Il y avait déjà plusieurs boîtes en carton sur la moquette, contenant toutes sortes de choses, notamment un cadre photo de groupe, des livres, un ballon de basket autographié, des boutons de manchette et un stylo-plume.

« Il t'a donné tellement de choses, et tu les as toutes laissées dans ton bureau au lieu de les emporter chez toi ? » demanda Xu Yan.

« Oui, nous avons des enfants à la maison et nous craignons qu'ils ne les cassent ou ne les perdent. » Song Tao resta un instant suspendu, la figurine à la main, avant de répondre. Il sortit ensuite le modèle de l'armoire et le déposa délicatement dans une boîte en carton. « C'est un set Lego personnalisé qu'il a mis un mois à construire. C'est une pièce unique au monde. Il serait très déçu s'il était abîmé. »

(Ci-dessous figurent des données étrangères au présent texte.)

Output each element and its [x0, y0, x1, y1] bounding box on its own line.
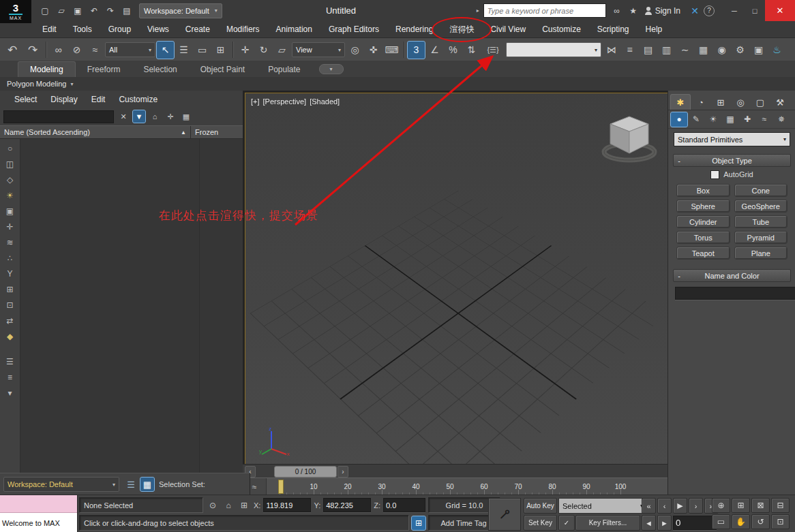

En observant le grand modèle Lego que Song Tao tenait à la main, Zhou Luming pensa que ce n'était probablement pas le seul au monde, car elle en avait trouvé un chez Xu Yan, à ceci près que celui de Xu Yan était une version miniature, tandis que celui de Song Tao était un peu plus grand.

« Il semble que tout soit là. Prenez-le. J'espère que vous trouverez bientôt le testament de Li Li », dit Song Tao.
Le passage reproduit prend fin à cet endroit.